You need to agree to share your contact information to access this model

This repository is publicly accessible, but you have to accept the conditions to access its files and content.

Demo Space: morocco-bo-region-classification-demo

LayoutLMv3 — Bulletin Officiel Segment Classifier

Fine-tuned microsoft/layoutlmv3-base for segment-level layout classification on French Bulletin Officiel (BO) documents.

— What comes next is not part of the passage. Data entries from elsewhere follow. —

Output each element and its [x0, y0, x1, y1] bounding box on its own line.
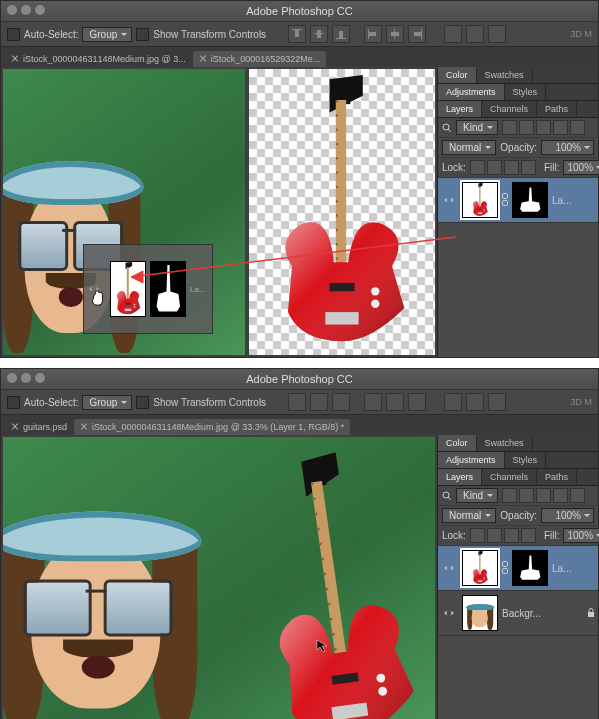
canvas-guitar[interactable]	[249, 69, 435, 355]
title-bar[interactable]: Adobe Photoshop CC	[1, 369, 598, 390]
layer-row[interactable]: Backgr...	[438, 591, 598, 636]
window-controls[interactable]	[7, 373, 45, 383]
layer-thumbnail[interactable]	[462, 550, 498, 586]
svg-rect-19	[391, 32, 399, 36]
panel-tab-channels[interactable]: Channels	[482, 101, 537, 117]
lock-icons[interactable]	[470, 160, 536, 175]
layer-name[interactable]: La...	[552, 563, 571, 574]
svg-rect-28	[588, 612, 594, 617]
panel-tab-styles[interactable]: Styles	[505, 84, 547, 100]
panel-tab-channels[interactable]: Channels	[482, 469, 537, 485]
photoshop-window-top: Adobe Photoshop CC Auto-Select: Group Sh…	[0, 0, 599, 358]
svg-rect-14	[336, 38, 346, 39]
layer-row[interactable]: La...	[438, 546, 598, 591]
visibility-toggle[interactable]	[440, 607, 458, 619]
window-controls[interactable]	[7, 5, 45, 15]
panel-tab-swatches[interactable]: Swatches	[477, 435, 533, 451]
auto-select-checkbox[interactable]	[7, 396, 20, 409]
close-icon[interactable]	[199, 55, 207, 63]
photoshop-window-bottom: Adobe Photoshop CC Auto-Select: Group Sh…	[0, 368, 599, 719]
align-left-icon[interactable]	[364, 25, 382, 43]
align-icon[interactable]	[386, 393, 404, 411]
close-icon[interactable]	[11, 55, 19, 63]
placed-guitar[interactable]	[239, 445, 428, 719]
layer-mask-thumbnail[interactable]	[512, 182, 548, 218]
fill-field[interactable]: 100%	[563, 160, 599, 175]
layer-mask-thumbnail[interactable]	[512, 550, 548, 586]
distribute-icon[interactable]	[488, 393, 506, 411]
opacity-field[interactable]: 100%	[541, 140, 594, 155]
document-tab[interactable]: iStock_000016529322Me...	[193, 51, 327, 67]
panel-tab-color[interactable]: Color	[438, 435, 477, 451]
lock-label: Lock:	[442, 162, 466, 173]
document-tab[interactable]: iStock_000004631148Medium.jpg @ 33.3% (L…	[74, 419, 350, 435]
panel-tab-color[interactable]: Color	[438, 67, 477, 83]
align-icon[interactable]	[332, 393, 350, 411]
align-bottom-icon[interactable]	[332, 25, 350, 43]
layer-thumbnail[interactable]	[462, 595, 498, 631]
link-icon[interactable]	[502, 193, 508, 207]
visibility-toggle[interactable]	[440, 562, 458, 574]
align-vcenter-icon[interactable]	[310, 25, 328, 43]
panel-tab-adjustments[interactable]: Adjustments	[438, 452, 505, 468]
link-icon[interactable]	[502, 561, 508, 575]
document-tab[interactable]: guitars.psd	[5, 419, 73, 435]
distribute-icon[interactable]	[466, 25, 484, 43]
panel-tab-paths[interactable]: Paths	[537, 469, 577, 485]
panel-tab-layers[interactable]: Layers	[438, 469, 482, 485]
panel-dock: ColorSwatches AdjustmentsStyles LayersCh…	[437, 67, 598, 357]
visibility-toggle[interactable]	[440, 194, 458, 206]
panel-tab-paths[interactable]: Paths	[537, 101, 577, 117]
layer-filter-icons[interactable]	[502, 488, 585, 503]
panel-tab-swatches[interactable]: Swatches	[477, 67, 533, 83]
panel-tab-adjustments[interactable]: Adjustments	[438, 84, 505, 100]
layer-name[interactable]: Backgr...	[502, 608, 582, 619]
svg-rect-16	[368, 29, 369, 39]
title-bar[interactable]: Adobe Photoshop CC	[1, 1, 598, 22]
fill-field[interactable]: 100%	[563, 528, 599, 543]
layer-filter-dropdown[interactable]: Kind	[456, 120, 498, 135]
options-bar: Auto-Select: Group Show Transform Contro…	[1, 22, 598, 47]
auto-select-checkbox[interactable]	[7, 28, 20, 41]
move-cursor-icon	[315, 638, 331, 654]
distribute-icon[interactable]	[488, 25, 506, 43]
show-transform-checkbox[interactable]	[136, 28, 149, 41]
align-icon[interactable]	[364, 393, 382, 411]
canvas-composite[interactable]	[3, 437, 435, 719]
3d-mode-label[interactable]: 3D M	[570, 29, 592, 39]
blend-mode-dropdown[interactable]: Normal	[442, 508, 496, 523]
layer-name[interactable]: La...	[552, 195, 571, 206]
panel-dock: ColorSwatches AdjustmentsStyles LayersCh…	[437, 435, 598, 719]
layer-filter-dropdown[interactable]: Kind	[456, 488, 498, 503]
close-icon[interactable]	[80, 423, 88, 431]
align-icon[interactable]	[408, 393, 426, 411]
blend-mode-dropdown[interactable]: Normal	[442, 140, 496, 155]
app-title: Adobe Photoshop CC	[246, 373, 352, 385]
search-icon[interactable]	[442, 123, 452, 133]
layer-row[interactable]: La...	[438, 178, 598, 223]
layer-filter-icons[interactable]	[502, 120, 585, 135]
panel-tab-layers[interactable]: Layers	[438, 101, 482, 117]
search-icon[interactable]	[442, 491, 452, 501]
distribute-icon[interactable]	[444, 25, 462, 43]
align-icon[interactable]	[310, 393, 328, 411]
show-transform-label: Show Transform Controls	[153, 29, 266, 40]
align-top-icon[interactable]	[288, 25, 306, 43]
svg-rect-17	[369, 32, 376, 36]
layer-thumbnail[interactable]	[462, 182, 498, 218]
document-tab-bar: guitars.psd iStock_000004631148Medium.jp…	[1, 415, 598, 435]
auto-select-dropdown[interactable]: Group	[82, 395, 132, 410]
align-icon[interactable]	[288, 393, 306, 411]
lock-icons[interactable]	[470, 528, 536, 543]
document-tab[interactable]: iStock_000004631148Medium.jpg @ 3...	[5, 51, 192, 67]
canvas-hippie[interactable]: La...	[3, 69, 245, 355]
align-right-icon[interactable]	[408, 25, 426, 43]
close-icon[interactable]	[11, 423, 19, 431]
panel-tab-styles[interactable]: Styles	[505, 452, 547, 468]
show-transform-checkbox[interactable]	[136, 396, 149, 409]
auto-select-dropdown[interactable]: Group	[82, 27, 132, 42]
distribute-icon[interactable]	[444, 393, 462, 411]
distribute-icon[interactable]	[466, 393, 484, 411]
align-hcenter-icon[interactable]	[386, 25, 404, 43]
opacity-field[interactable]: 100%	[541, 508, 594, 523]
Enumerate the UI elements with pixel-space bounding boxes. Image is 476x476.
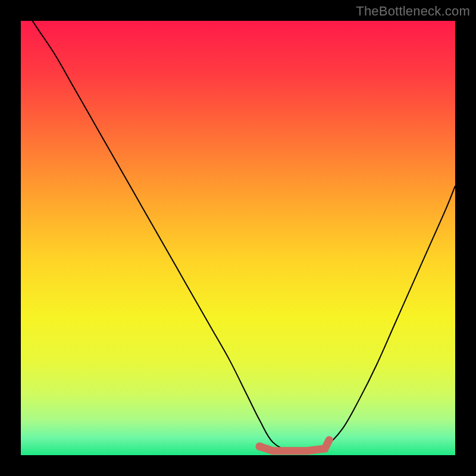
optimal-point-marker (256, 442, 264, 450)
chart-svg (21, 21, 455, 455)
bottleneck-curve (21, 21, 455, 452)
optimal-band (260, 440, 330, 450)
chart-frame: TheBottleneck.com (0, 0, 476, 476)
attribution-text: TheBottleneck.com (356, 4, 470, 19)
plot-area (21, 21, 455, 455)
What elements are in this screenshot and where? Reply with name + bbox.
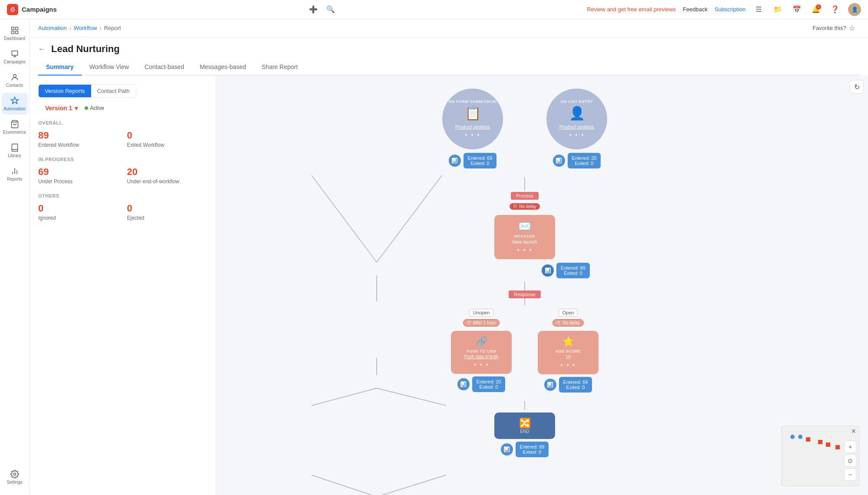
calendar-icon[interactable]: 📅: [791, 3, 803, 16]
svg-point-4: [13, 74, 16, 77]
back-button[interactable]: ←: [38, 45, 45, 53]
branch2-stats: Entered: 69 Exited: 0: [559, 377, 592, 393]
sidebar-bottom: Settings: [2, 466, 28, 495]
end-node[interactable]: 🔀 END 📊 Entered: 89 Exited: 0: [494, 401, 555, 457]
search-button[interactable]: 🔍: [325, 3, 337, 16]
sidebar-item-automation[interactable]: Automation: [2, 93, 28, 115]
version-buttons: Version Reports Contact Path: [38, 84, 136, 98]
breadcrumb-automation[interactable]: Automation: [38, 25, 67, 31]
svg-rect-0: [11, 27, 14, 30]
active-badge: Active: [85, 105, 104, 111]
end-of-workflow-stat: 20 Under end-of-workflow: [127, 166, 207, 185]
trigger1-type-label: ON FORM SUBMISSION: [448, 99, 496, 104]
ejected-desc: Ejected: [127, 215, 207, 221]
svg-rect-2: [15, 31, 18, 34]
trigger1-name[interactable]: Product updates: [455, 124, 490, 129]
favorite-star-icon[interactable]: ☆: [849, 24, 855, 32]
page-header: ← Lead Nurturing Summary Workflow View C…: [30, 37, 868, 76]
help-icon[interactable]: ❓: [829, 3, 841, 16]
trigger1-node[interactable]: ON FORM SUBMISSION 📋 Product updates • •…: [442, 89, 503, 168]
minimap-close-button[interactable]: ✕: [851, 428, 856, 435]
folder-icon[interactable]: 📁: [772, 3, 784, 16]
list-icon[interactable]: ☰: [753, 3, 765, 16]
svg-line-13: [312, 475, 377, 495]
tab-contact-based[interactable]: Contact-based: [137, 59, 192, 76]
tab-workflow-view[interactable]: Workflow View: [82, 59, 137, 76]
minimap: ✕ + ⊙ −: [781, 426, 859, 486]
sidebar-label-contacts: Contacts: [6, 83, 23, 88]
notification-icon[interactable]: 🔔 1: [810, 3, 822, 16]
branch2-chart-button[interactable]: 📊: [544, 379, 556, 391]
sidebar-item-dashboard[interactable]: Dashboard: [2, 23, 28, 44]
page-title: Lead Nurturing: [51, 43, 120, 55]
trigger2-name[interactable]: Product updates: [559, 124, 594, 129]
branch1-chart-button[interactable]: 📊: [457, 378, 470, 390]
contact-path-button[interactable]: Contact Path: [91, 85, 136, 97]
minimap-zoom-out-button[interactable]: −: [844, 469, 856, 481]
trigger1-chart-button[interactable]: 📊: [449, 155, 461, 167]
open-label: Open: [559, 309, 578, 317]
tab-summary[interactable]: Summary: [38, 59, 82, 76]
ejected-stat: 0 Ejected: [127, 203, 207, 221]
branch-open[interactable]: Open ⏱ No delay ⭐ ADD SCORE 15 • • •: [538, 309, 598, 393]
tabs: Summary Workflow View Contact-based Mess…: [38, 59, 859, 76]
workflow-canvas: ↻: [216, 76, 868, 495]
user-avatar[interactable]: 👤: [848, 3, 861, 16]
subscription-button[interactable]: Subscription: [714, 6, 746, 13]
review-link[interactable]: Review and get free email previews: [587, 6, 676, 13]
breadcrumb: Automation › Workflow › Report Favorite …: [30, 19, 868, 37]
message-chart-button[interactable]: 📊: [542, 264, 554, 277]
sidebar-item-ecommerce[interactable]: Ecommerce: [2, 116, 28, 138]
sidebar-item-contacts[interactable]: Contacts: [2, 69, 28, 91]
end-of-workflow-desc: Under end-of-workflow: [127, 178, 207, 185]
feedback-button[interactable]: Feedback: [683, 6, 707, 13]
trigger2-chart-button[interactable]: 📊: [553, 155, 565, 167]
minimap-reset-button[interactable]: ⊙: [844, 455, 856, 467]
favorite-label: Favorite this?: [812, 25, 846, 31]
entered-workflow-stat: 89 Entered Workflow: [38, 130, 118, 148]
sidebar-item-library[interactable]: Library: [2, 140, 28, 162]
message-stats: Entered: 89 Exited: 0: [556, 263, 590, 278]
svg-rect-3: [11, 31, 14, 34]
add-button[interactable]: ➕: [307, 3, 319, 16]
tab-share-report[interactable]: Share Report: [254, 59, 306, 76]
minimap-zoom-in-button[interactable]: +: [844, 441, 856, 453]
end-stats: Entered: 89 Exited: 0: [516, 442, 549, 457]
sidebar-label-campaigns: Campaigns: [3, 59, 26, 64]
sidebar-label-automation: Automation: [3, 106, 26, 111]
exited-workflow-stat: 0 Exited Workflow: [127, 130, 207, 148]
trigger2-stats: Entered: 20 Exited: 0: [568, 153, 601, 168]
sidebar-item-reports[interactable]: Reports: [2, 163, 28, 185]
app-logo-icon: 🎯: [7, 4, 18, 15]
message-delay-badge: ⏱ No delay: [510, 203, 539, 210]
left-panel: Version Reports Contact Path Version 1 ▾…: [30, 76, 216, 495]
unopen-label: Unopen: [469, 309, 494, 317]
message-type: MESSAGE: [514, 234, 536, 238]
branch2-action-node[interactable]: ⭐ ADD SCORE 15 • • •: [538, 331, 598, 374]
app-name: Campaigns: [22, 6, 57, 13]
tab-messages-based[interactable]: Messages-based: [192, 59, 254, 76]
svg-rect-1: [15, 27, 18, 30]
ignored-value: 0: [38, 203, 118, 214]
overall-label: OVERALL: [38, 120, 207, 125]
notification-badge: 1: [816, 4, 821, 10]
trigger1-stats: Entered: 69 Exited: 0: [464, 153, 497, 168]
exited-workflow-desc: Exited Workflow: [127, 142, 207, 148]
end-of-workflow-value: 20: [127, 166, 207, 178]
branch1-action-node[interactable]: 🔗 PUSH TO CRM Push data of both • • •: [451, 331, 512, 374]
breadcrumb-workflow[interactable]: Workflow: [74, 25, 97, 31]
sidebar-item-settings[interactable]: Settings: [2, 466, 28, 488]
trigger2-type-label: ON List ENTRY: [561, 99, 593, 104]
trigger2-node[interactable]: ON List ENTRY 👤 Product updates • • • 📊 …: [546, 89, 607, 168]
under-process-desc: Under Process: [38, 178, 118, 185]
end-chart-button[interactable]: 📊: [501, 443, 513, 455]
version-select[interactable]: Version 1 ▾: [45, 105, 78, 112]
end-node-type: END: [520, 429, 529, 434]
message-node[interactable]: ⏱ No delay ✉️ MESSAGE New launch • • •: [494, 203, 555, 278]
version-reports-button[interactable]: Version Reports: [39, 85, 91, 97]
others-section: OTHERS 0 Ignored 0 Ejected: [38, 193, 207, 221]
branch-unopen[interactable]: Unopen ⏱ After 1 hour 🔗 PUSH TO CRM Push…: [451, 309, 512, 393]
sidebar-item-campaigns[interactable]: Campaigns: [2, 46, 28, 68]
ejected-value: 0: [127, 203, 207, 214]
ignored-desc: Ignored: [38, 215, 118, 221]
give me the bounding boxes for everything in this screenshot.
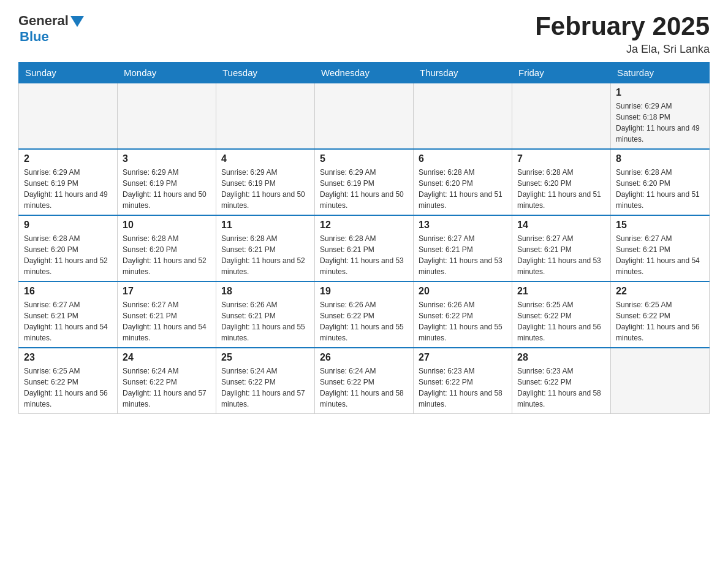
day-number: 6: [419, 153, 507, 164]
table-row: 10Sunrise: 6:28 AM Sunset: 6:20 PM Dayli…: [118, 215, 216, 282]
day-number: 5: [320, 153, 408, 164]
table-row: 6Sunrise: 6:28 AM Sunset: 6:20 PM Daylig…: [414, 149, 512, 215]
day-number: 20: [419, 286, 507, 297]
table-row: [512, 83, 611, 150]
calendar-table: Sunday Monday Tuesday Wednesday Thursday…: [18, 62, 710, 414]
day-info: Sunrise: 6:26 AM Sunset: 6:22 PM Dayligh…: [419, 299, 507, 343]
day-number: 27: [419, 352, 507, 363]
day-number: 1: [616, 87, 704, 98]
table-row: 18Sunrise: 6:26 AM Sunset: 6:21 PM Dayli…: [216, 282, 315, 348]
day-info: Sunrise: 6:23 AM Sunset: 6:22 PM Dayligh…: [419, 366, 507, 410]
table-row: 24Sunrise: 6:24 AM Sunset: 6:22 PM Dayli…: [118, 348, 216, 414]
table-row: 28Sunrise: 6:23 AM Sunset: 6:22 PM Dayli…: [512, 348, 611, 414]
day-number: 23: [24, 352, 112, 363]
logo-blue: Blue: [20, 29, 84, 44]
table-row: 14Sunrise: 6:27 AM Sunset: 6:21 PM Dayli…: [512, 215, 611, 282]
day-number: 2: [24, 153, 112, 164]
day-number: 3: [123, 153, 211, 164]
day-info: Sunrise: 6:28 AM Sunset: 6:20 PM Dayligh…: [123, 233, 211, 277]
day-number: 26: [320, 352, 408, 363]
logo: General Blue: [18, 12, 84, 44]
calendar-week-row: 2Sunrise: 6:29 AM Sunset: 6:19 PM Daylig…: [19, 149, 710, 215]
day-info: Sunrise: 6:28 AM Sunset: 6:21 PM Dayligh…: [320, 233, 408, 277]
day-number: 24: [123, 352, 211, 363]
header-friday: Friday: [512, 63, 611, 83]
day-info: Sunrise: 6:27 AM Sunset: 6:21 PM Dayligh…: [616, 233, 704, 277]
day-info: Sunrise: 6:29 AM Sunset: 6:18 PM Dayligh…: [616, 101, 704, 145]
table-row: 23Sunrise: 6:25 AM Sunset: 6:22 PM Dayli…: [19, 348, 118, 414]
table-row: [19, 83, 118, 150]
day-number: 28: [517, 352, 605, 363]
table-row: 12Sunrise: 6:28 AM Sunset: 6:21 PM Dayli…: [315, 215, 414, 282]
day-number: 11: [221, 220, 309, 231]
day-number: 18: [221, 286, 309, 297]
table-row: [216, 83, 315, 150]
svg-marker-0: [70, 16, 84, 27]
day-info: Sunrise: 6:23 AM Sunset: 6:22 PM Dayligh…: [517, 366, 605, 410]
table-row: [611, 348, 710, 414]
table-row: 16Sunrise: 6:27 AM Sunset: 6:21 PM Dayli…: [19, 282, 118, 348]
day-number: 14: [517, 220, 605, 231]
header-saturday: Saturday: [611, 63, 710, 83]
day-info: Sunrise: 6:27 AM Sunset: 6:21 PM Dayligh…: [419, 233, 507, 277]
day-info: Sunrise: 6:27 AM Sunset: 6:21 PM Dayligh…: [123, 299, 211, 343]
day-info: Sunrise: 6:29 AM Sunset: 6:19 PM Dayligh…: [123, 167, 211, 211]
title-block: February 2025 Ja Ela, Sri Lanka: [535, 12, 710, 56]
table-row: 20Sunrise: 6:26 AM Sunset: 6:22 PM Dayli…: [414, 282, 512, 348]
day-info: Sunrise: 6:25 AM Sunset: 6:22 PM Dayligh…: [616, 299, 704, 343]
day-number: 8: [616, 153, 704, 164]
day-number: 22: [616, 286, 704, 297]
day-number: 7: [517, 153, 605, 164]
table-row: 13Sunrise: 6:27 AM Sunset: 6:21 PM Dayli…: [414, 215, 512, 282]
day-number: 13: [419, 220, 507, 231]
day-number: 21: [517, 286, 605, 297]
table-row: [118, 83, 216, 150]
day-info: Sunrise: 6:28 AM Sunset: 6:20 PM Dayligh…: [616, 167, 704, 211]
day-info: Sunrise: 6:29 AM Sunset: 6:19 PM Dayligh…: [221, 167, 309, 211]
calendar-title: February 2025: [535, 12, 710, 40]
table-row: [414, 83, 512, 150]
table-row: 21Sunrise: 6:25 AM Sunset: 6:22 PM Dayli…: [512, 282, 611, 348]
day-info: Sunrise: 6:28 AM Sunset: 6:20 PM Dayligh…: [517, 167, 605, 211]
day-number: 10: [123, 220, 211, 231]
table-row: [315, 83, 414, 150]
day-number: 16: [24, 286, 112, 297]
table-row: 11Sunrise: 6:28 AM Sunset: 6:21 PM Dayli…: [216, 215, 315, 282]
table-row: 5Sunrise: 6:29 AM Sunset: 6:19 PM Daylig…: [315, 149, 414, 215]
calendar-week-row: 23Sunrise: 6:25 AM Sunset: 6:22 PM Dayli…: [19, 348, 710, 414]
header-wednesday: Wednesday: [315, 63, 414, 83]
day-info: Sunrise: 6:24 AM Sunset: 6:22 PM Dayligh…: [123, 366, 211, 410]
table-row: 4Sunrise: 6:29 AM Sunset: 6:19 PM Daylig…: [216, 149, 315, 215]
calendar-header-row: Sunday Monday Tuesday Wednesday Thursday…: [19, 63, 710, 83]
day-number: 19: [320, 286, 408, 297]
day-info: Sunrise: 6:28 AM Sunset: 6:21 PM Dayligh…: [221, 233, 309, 277]
day-number: 4: [221, 153, 309, 164]
day-info: Sunrise: 6:25 AM Sunset: 6:22 PM Dayligh…: [517, 299, 605, 343]
day-info: Sunrise: 6:26 AM Sunset: 6:22 PM Dayligh…: [320, 299, 408, 343]
day-info: Sunrise: 6:29 AM Sunset: 6:19 PM Dayligh…: [320, 167, 408, 211]
day-info: Sunrise: 6:27 AM Sunset: 6:21 PM Dayligh…: [24, 299, 112, 343]
day-info: Sunrise: 6:28 AM Sunset: 6:20 PM Dayligh…: [419, 167, 507, 211]
calendar-week-row: 1Sunrise: 6:29 AM Sunset: 6:18 PM Daylig…: [19, 83, 710, 150]
day-info: Sunrise: 6:25 AM Sunset: 6:22 PM Dayligh…: [24, 366, 112, 410]
table-row: 9Sunrise: 6:28 AM Sunset: 6:20 PM Daylig…: [19, 215, 118, 282]
table-row: 27Sunrise: 6:23 AM Sunset: 6:22 PM Dayli…: [414, 348, 512, 414]
table-row: 1Sunrise: 6:29 AM Sunset: 6:18 PM Daylig…: [611, 83, 710, 150]
calendar-week-row: 16Sunrise: 6:27 AM Sunset: 6:21 PM Dayli…: [19, 282, 710, 348]
table-row: 25Sunrise: 6:24 AM Sunset: 6:22 PM Dayli…: [216, 348, 315, 414]
header-tuesday: Tuesday: [216, 63, 315, 83]
day-number: 9: [24, 220, 112, 231]
header-thursday: Thursday: [414, 63, 512, 83]
table-row: 26Sunrise: 6:24 AM Sunset: 6:22 PM Dayli…: [315, 348, 414, 414]
day-info: Sunrise: 6:28 AM Sunset: 6:20 PM Dayligh…: [24, 233, 112, 277]
logo-triangle-icon: [70, 16, 84, 27]
day-info: Sunrise: 6:24 AM Sunset: 6:22 PM Dayligh…: [320, 366, 408, 410]
day-info: Sunrise: 6:29 AM Sunset: 6:19 PM Dayligh…: [24, 167, 112, 211]
table-row: 15Sunrise: 6:27 AM Sunset: 6:21 PM Dayli…: [611, 215, 710, 282]
table-row: 19Sunrise: 6:26 AM Sunset: 6:22 PM Dayli…: [315, 282, 414, 348]
day-number: 12: [320, 220, 408, 231]
day-number: 15: [616, 220, 704, 231]
header-monday: Monday: [118, 63, 216, 83]
day-info: Sunrise: 6:26 AM Sunset: 6:21 PM Dayligh…: [221, 299, 309, 343]
logo-general: General: [18, 13, 69, 28]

Each annotated region (bounding box + OCR words inside) is encoded as a single sequence; the model predicts one of 14 canonical layout classes for the whole region (LayoutLMv3ForSequenceClassification).

Private model — trained on proprietary/internal BO annotations. See Training data below.

Model description

Property	Value
Architecture	`LayoutLMv3ForSequenceClassification`
Base model	`microsoft/layoutlmv3-base`
Task	Segment-level sequence classification
Classes	14 canonical BO layout roles
Input	Page image + word tokens + word bounding boxes (normalized 0–1000)
Max sequence length	512
Best checkpoint selection	`f1_macro` on validation set
Training run	`run_segments_20260619_015948` (early stopping, 19/60 epochs)

Layout classes (14)

ARTICLE, PREAMBLE, TITLE, FOOTER, TABLE, FIGURE, ANNEXE_TITLE, ANNEXE_TEXT, SOMMAIRE, CHAPTER_CONTENT, ANNEXE_LEVEL, CHAPTER_TITLE, FORM, SECTION

Training data

Fine-tuned on a French Bulletin Officiel document layout dataset built in the layoutlmv3-bo pipeline.

Source documents (document-level split, no page leakage)

Document	Pages	Split
`BO_7492_fr.pdf`	90	train
`BO_7506_Fr.pdf`	100	train
`BO_7496_Fr.pdf`	13	train
`BO_7514_Fr.pdf`	4	train
`BO_7510_Fr.pdf`	32	val
`BO_7500_Fr.pdf`	26	test

Segment statistics

Split	Segments
Train	783 (+ augmentation)
Val	221
Test	147

265 annotated pages across 6 PDFs
1,172 annotated layout regions (bounding boxes)
126,579 OCR words (PyMuPDF + EasyOCR hybrid on sparse pages)
Words inside each GT region form one training example (≥2 words per segment)
Augmentation: rare-class oversampling (×3), bbox jitter (±2 px)

Full dataset documentation: metadata/DATASET.md
Split manifest: metadata/split_manifest.json
Label schema: metadata/segment_label_schema.json

Training hyperparameters

Parameter	Value
Epochs requested	60
Epochs completed	19 (early stopping, patience 8)
Batch size (per device)	4
Gradient accumulation	2
Learning rate	2e-5
Weight decay	0.01
Warmup ratio	0.1
Optimizer metric	`f1_macro`
FP16	true
Class weights	inverse-frequency (segment_class_weights.json)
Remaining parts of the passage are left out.